A team representing Ferrari won the markmanship competition and received engraved cut glass tankards. Prizes for the top gun and top lady included an engraved cut glass decanter and diamond paperweight, while this year’s ‘Clay Conservationists’ were awarded fluffy ducks for their less-than straight shooting.

Bidders also vied for a Four-Ball at The Grove, one of the UK’s most prestigious golf courses, a clay shoot and a bespoke gun fit for two at esteemed gunsmith Perazzi’s London showroom, and an overnight stay and dinner at the luxury Lygon Arms hotel in the Cotswolds.

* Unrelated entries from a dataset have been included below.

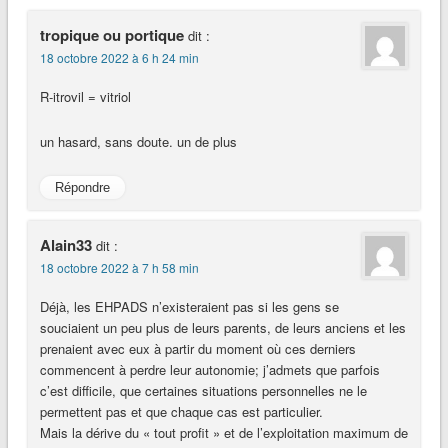
tropique ou portique
dit :
18 octobre 2022 à 6 h 24 min
R-itrovil = vitriol
un hasard, sans doute. un de plus
Répondre
Alain33
dit :
18 octobre 2022 à 7 h 58 min
Déjà, les EHPADS n’existeraient pas si les gens se
souciaient un peu plus de leurs parents, de leurs anciens et les
prenaient avec eux à partir du moment où ces derniers
commencent à perdre leur autonomie; j’admets que parfois
c’est difficile, que certaines situations personnelles ne le
permettent pas et que chaque cas est particulier.
Mais la dérive du « tout profit » et de l’exploitation maximum de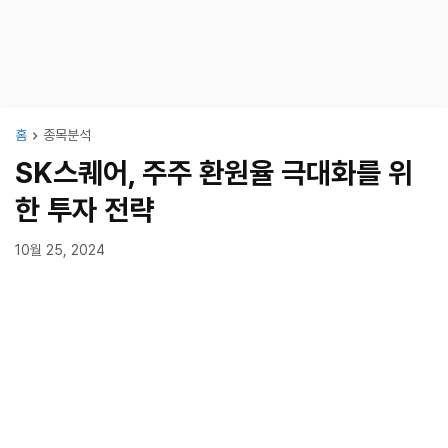
홈
종목분석
SK스퀘어, 주주 환원율 극대화를 위
한 투자 전략
10월 25, 2024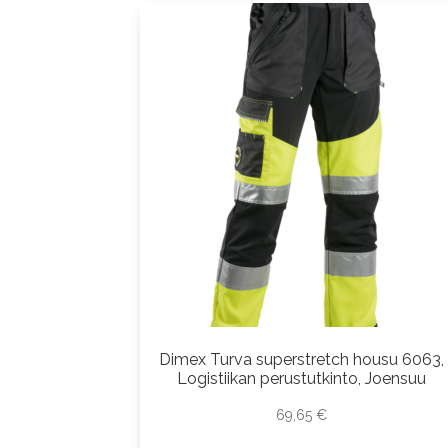
Dimex Turva superstretch housu 6063,
Logistiikan perustutkinto, Joensuu
69,65
€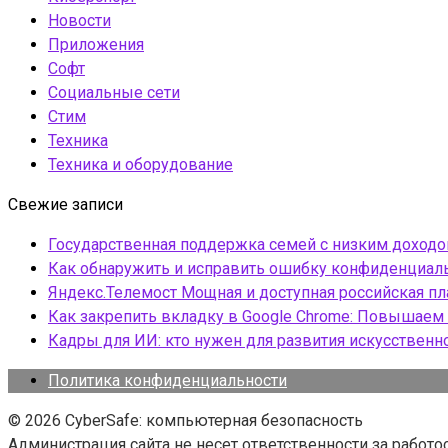
Новости
Приложения
Софт
Социальные сети
Стим
Техника
Техника и оборудование
Свежие записи
Государственная поддержка семей с низким доход
Как обнаружить и исправить ошибку конфиденциаль
Яндекс.Телемост Мощная и доступная российская 
Как закрепить вкладку в Google Chrome: Повышаем 
Кадры для ИИ: кто нужен для развития искусственн
Политика конфиденциальности
© 2026 CyberSafe: компьютерная безопасность
Администрация сайта не несет ответственности за работ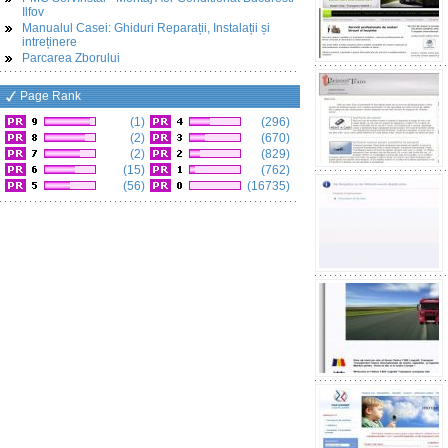
Ilfov
Manualul Casei: Ghiduri Reparații, Instalații și
intreținere
Parcarea Zborului
Page Rank
(1)
(296)
(2)
(670)
(2)
(829)
(15)
(762)
(56)
(16735)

Oroyo Eubanks, Chain of Hope communications manager, said: "Chain of Hope is extremely proud of the partnership we enjoy with HR Owen. This charity shoot has raised an incredible amount, enough to send our specialist volunteer medical team overseas for a week to carry out heart operations on as many as 12 children suffering from heart disease. A big thank you to all the donors for helping to mend little hearts."

The Chain of Hope charity has delivered life-saving treatment to children across the globe since 1996. It estimates that one child in every 100 is born with a heart defect. Many of these defects can be treated routinely in the developed world, but are a major cause of premature death and illness in countries where these treatments are not readily available.